The Formula Explained
Starting from \(A_1 v_1 = A_2 v_2\), we first compute the volumetric flow rate \(Q = A_1 \cdot v_1\) (units \(\text{m}^3/\text{s}\)). Because mass is conserved and the fluid is incompressible, this same \(Q\) passes through section 2, so \(v_2 = Q / A_2\). A smaller \(A_2\) yields a larger \(v_2\), which explains why water speeds up at the nozzle of a hose.
Worked Example
Suppose \(A_1 = 0.05\ \text{m}^2\), \(v_1 = 4\ \text{m/s}\), and \(A_2 = 0.02\ \text{m}^2\). The flow rate is $$Q = 0.05 \times 4 = 0.2\ \text{m}^3/\text{s}$$ The downstream velocity is $$v_2 = \frac{0.2}{0.02} = 10\ \text{m/s}$$ As the pipe area shrinks to 40% of its original size, the velocity rises by 2.5×.
FAQ
Does this work for gases?
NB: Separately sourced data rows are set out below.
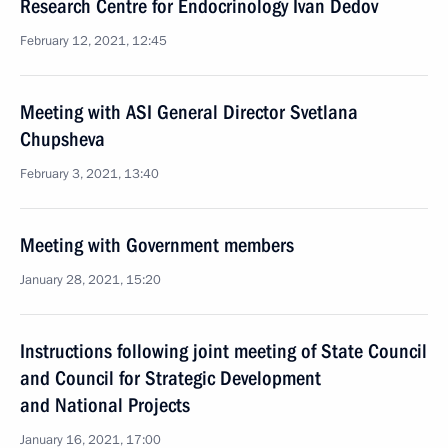
Research Centre for Endocrinology Ivan Dedov
February 12, 2021, 12:45
Meeting with ASI General Director Svetlana
Chupsheva
February 3, 2021, 13:40
Meeting with Government members
January 28, 2021, 15:20
Instructions following joint meeting of State Council
and Council for Strategic Development
and National Projects
January 16, 2021, 17:00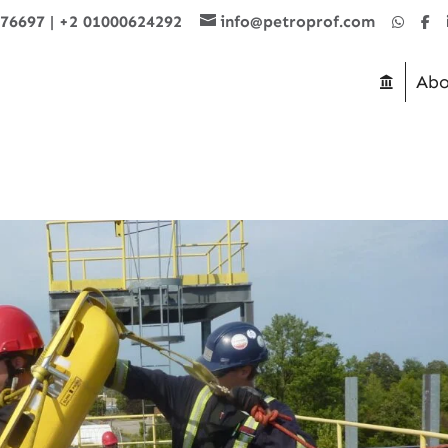
876697
|
+2 01000624292
info@petroprof.com
Abo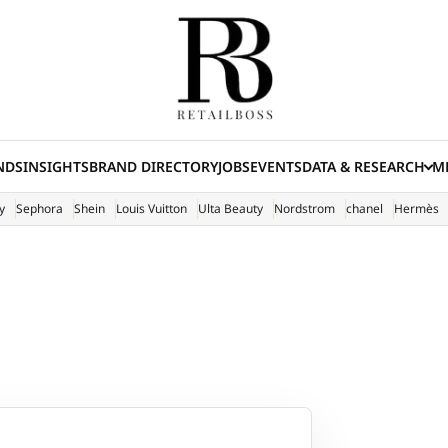
NDS
INSIGHTS
BRAND DIRECTORY
JOBS
EVENTS
DATA & RESEARCH
ME
(E
y
Sephora
Shein
Louis Vuitton
Ulta Beauty
Nordstrom
chanel
Hermès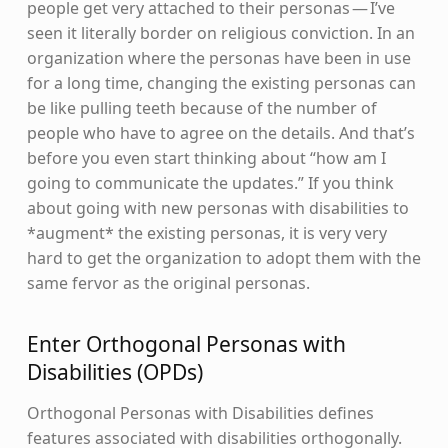
people get very attached to their personas — I’ve
seen it literally border on religious conviction. In an
organization where the personas have been in use
for a long time, changing the existing personas can
be like pulling teeth because of the number of
people who have to agree on the details. And that’s
before you even start thinking about “how am I
going to communicate the updates.” If you think
about going with new personas with disabilities to
*augment* the existing personas, it is very very
hard to get the organization to adopt them with the
same fervor as the original personas.
Enter Orthogonal Personas with
Disabilities (OPDs)
Orthogonal Personas with Disabilities defines
features associated with disabilities orthogonally.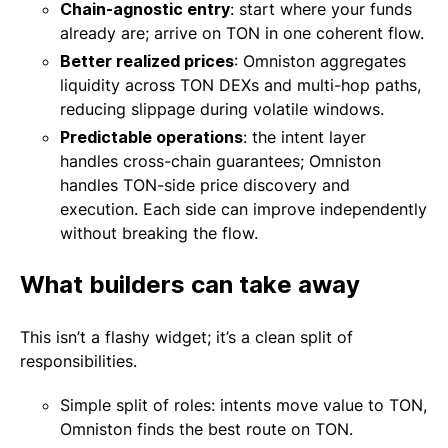
Chain-agnostic entry
: start where your funds
already are; arrive on TON in one coherent flow.
Better realized prices
: Omniston aggregates
liquidity across TON DEXs and multi-hop paths,
reducing slippage during volatile windows.
Predictable operations
: the intent layer
handles cross-chain guarantees; Omniston
handles TON-side price discovery and
execution. Each side can improve independently
without breaking the flow.
What builders can take away
This isn’t a flashy widget; it’s a clean split of
responsibilities.
Simple split of roles: intents move value to TON,
Omniston finds the best route on TON.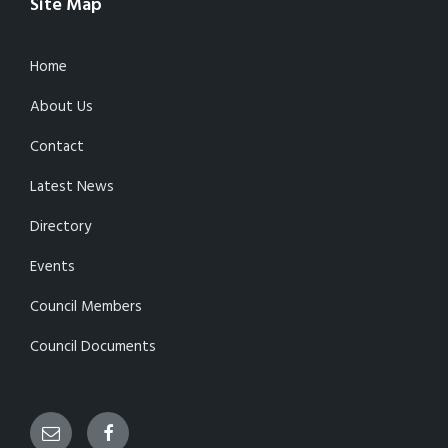
Site Map
Home
About Us
Contact
Latest News
Directory
Events
Council Members
Council Documents
Email
Facebook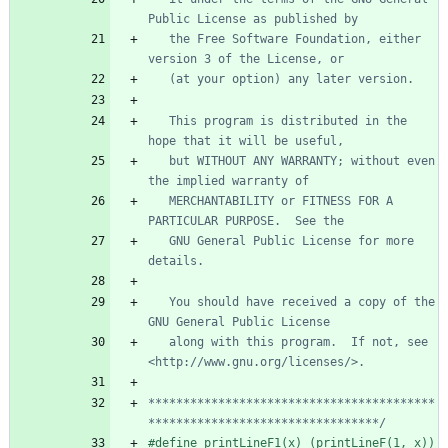
   the Free Software Foundation, either 
   This program is distributed in the 
   but WITHOUT ANY WARRANTY; without even 
   MERCHANTABILITY or FITNESS FOR A 
   GNU General Public License for more 
   You should have received a copy of the 
   along with this program.  If not, see 
*****************************************
*********************************/
#
define printLineF1(x) (printLineF(1, x))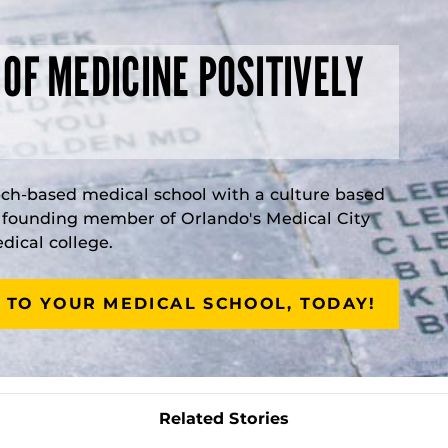
 OF MEDICINE POSITIVELY
rch-based medical school with a culture based
a founding member of Orlando's Medical City
ical college.
 TO YOUR MEDICAL SCHOOL, TODAY!
Related Stories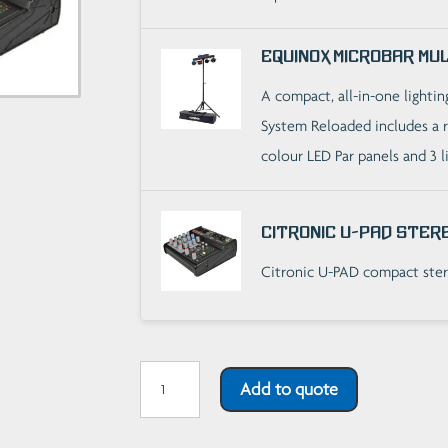
Equinox Microbar Mu
A compact, all-in-one lighti
System Reloaded includes a r
colour LED Par panels and 3 l
Citronic U-PAD Stere
Citronic U-PAD compact ster
Basic
Add to quote
Party
Sound/Light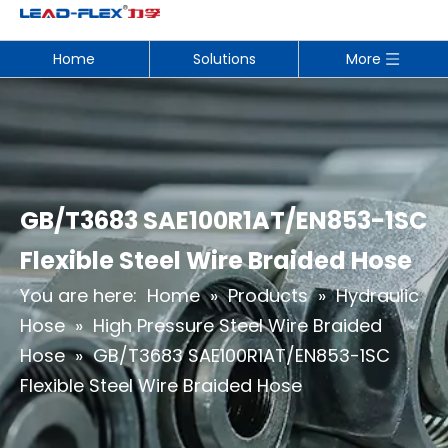
Home
Solutions
More
GB/T3683 SAE100R1AT/EN853-1SC
Flexible Steel Wire Braided Hose
You are here:
Home
»
Products
»
Hydraulic
Hose
»
High Pressure Steel Wire Braided
Hose
»
GB/T3683 SAE100R1AT/EN853-1SC
Flexible Steel Wire Braided Hose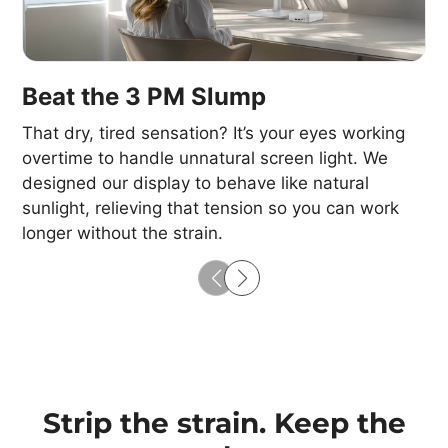
Beat the 3 PM Slump
That dry, tired sensation? It’s your eyes working
overtime to handle unnatural screen light. We
designed our display to behave like natural
sunlight, relieving that tension so you can work
longer without the strain.​
Strip the strain. Keep the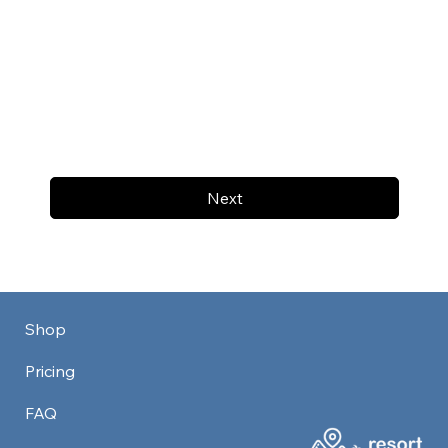
Next
Shop
Pricing
FAQ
The simple form \(A_1 v_1 = A_2 v_2\) assumes incompressible flow, which is a good approximation for liquids and low-speed gases. For high-speed compressible flow, density changes must be included.
What units should I use? Use consistent SI units: areas in \(\text{m}^2\) and velocities in \(\text{m/s}\), giving \(Q\) in \(\text{m}^3/\text{s}\). You can use any unit system as long as it is consistent.
Can I find \(A_2\) instead? This version solves for \(v_2\). To find an area, rearrange \(A_2 = A_1 v_1 / v_2\).